Compressive stress reduced traction stresses within the bulk cell sheet. (A) Representative microscopy images of 4T1 cell islands labeled with DAPI and a vinculin antibody. Vinculin staining is shown at two different imaging planes. Micropatterned cell islands were exposed to specified pressures for 12 h. Scale bars, 80 µm (top) and 20 µm (bottom). (B) Quantification of relative vinculin intensity of individual cells at the basal plane and at intercellular junctions. Mean fluorescence ±S.E. is plotted from three independent replicates (n = 18). (C) Traction stress vector field and traction stress magnitude of micropatterned cell islands with and without 1,200 Pa compression for 3 h. Cell nuclei are labeled with Hoechst 33342. Scale bar, 80 µm. Mean traction stresses (D) and total strain energy (E) with and without compression on micropatterned islands.
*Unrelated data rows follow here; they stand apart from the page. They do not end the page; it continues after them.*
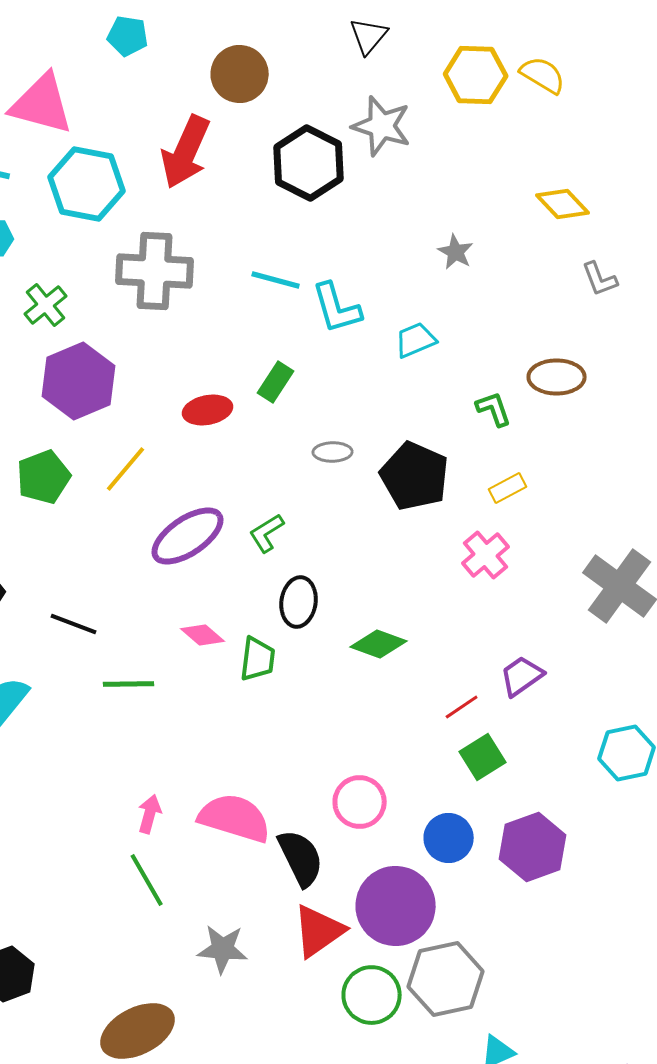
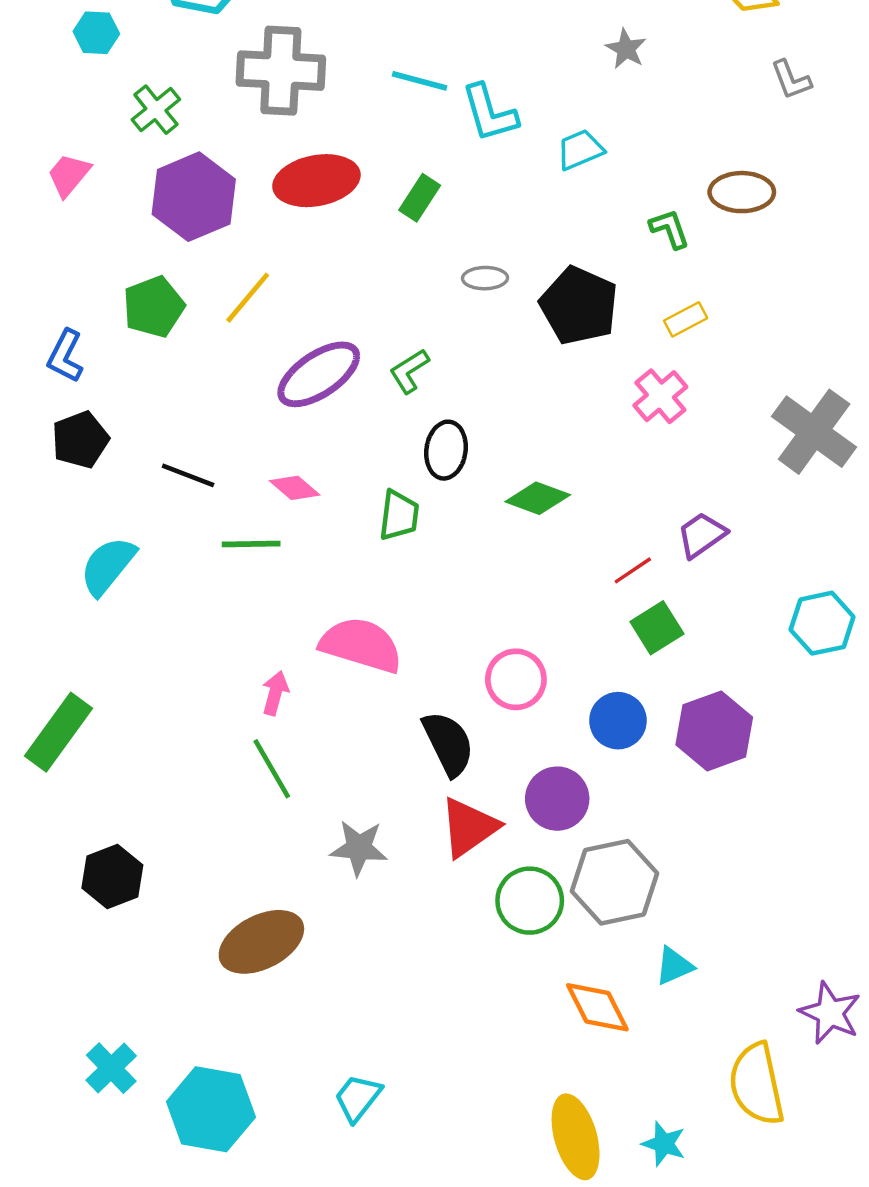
red ellipse: (208, 410) -> (316, 181), moved, size x1.5
pink diamond: (203, 635) -> (295, 488), moved
pink semicircle: (235, 818) -> (361, 645), moved
purple circle: (396, 906) -> (557, 799), size x0.7

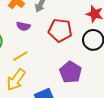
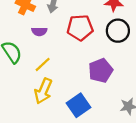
purple pentagon: (71, 72) -> (101, 71), turned 30

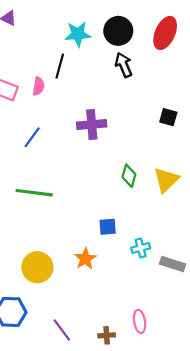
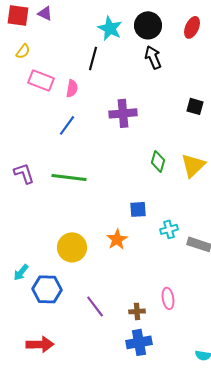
red ellipse: (165, 33) -> (192, 27), size x0.7
cyan star: (78, 34) -> (110, 28), turned 30
pink semicircle: (38, 86) -> (72, 88), moved

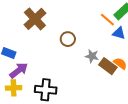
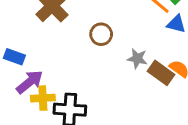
yellow cross: (14, 88) -> (43, 98), moved

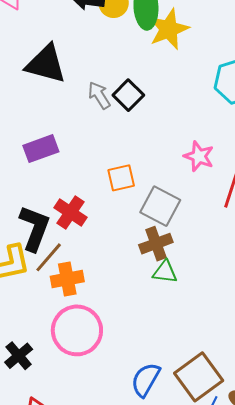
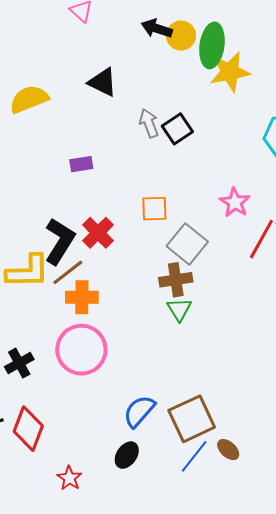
black triangle: (46, 64) -> (103, 82), size x0.7
purple rectangle: (41, 149) -> (81, 164), size x0.7
green triangle: (165, 272) -> (179, 309), turned 40

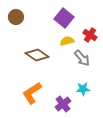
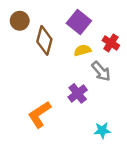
brown diamond: (37, 55) -> (44, 40), moved, turned 70
cyan star: (83, 89) -> (102, 130), moved
purple cross: (63, 104) -> (78, 93), moved

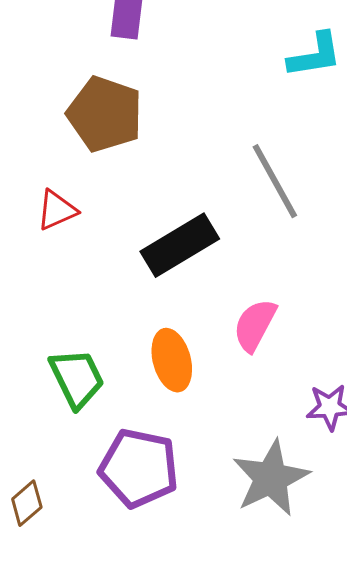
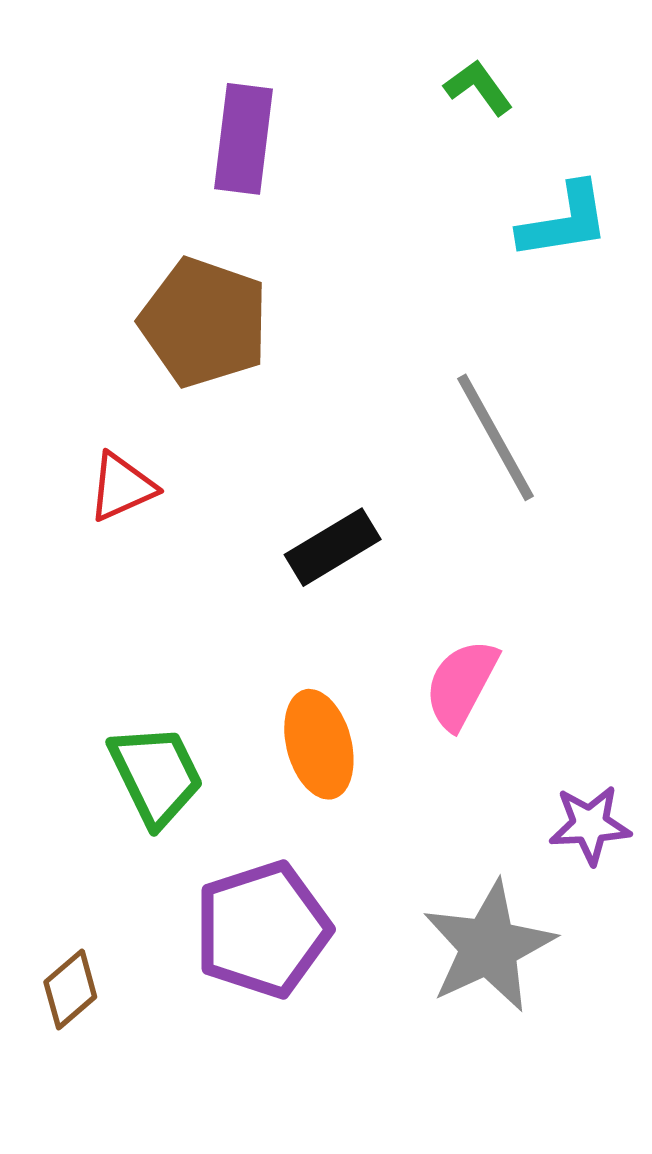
black rectangle: (180, 245) -> (333, 547), size x0.7
purple pentagon: (139, 468) -> (262, 929), turned -30

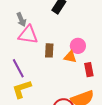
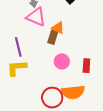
pink circle: (78, 46) -> (62, 61), moved
orange triangle: (70, 57) -> (58, 28), moved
Number of images analyzed for MCF10A: control (n = 21) and compressed (n = 21). Number of images analyzed for 4T1: control (n = 18), compressed (n = 30). (F) Traction stress vector field and traction stress magnitude of a wounded edge with and without 1,200 Pa compression for 3 h. Cell nuclei are labeled with Hoechst 33342. Scale bar, 80 µm. Mean traction stresses exerted by MCF10A cells (G) and 4T1 cells (H) at the leading edge (within 5–7 cell layers of the wound margin) and within the bulk monolayer for 0, 600, and 1,200 Pa compressive stress for 3 h. Number of images analyzed for MCF10A: 0 Pa (n = 37), 600 Pa (n = 26), and 1,200 Pa (n = 32). Number of images analyzed for 4T1: 0 Pa (n = 28), 600 Pa (n = 33), and 1,200 Pa (n = 24).

FIGURE 6

Mapping the experimentally observed tissue states to the theoretical jamming–unjamming phase diagram. The jamming–unjamming phase diagram is shown in terms of the two pertinent parameters of the SPV model: the single-cell motility v ₀ and the target cell shape index p ₀. By mapping the experimentally observed cell traction forces and cell shapes to theoretical simulation results, the positions of 4T1 and 10A cells are placed on the phase diagram (see Methods).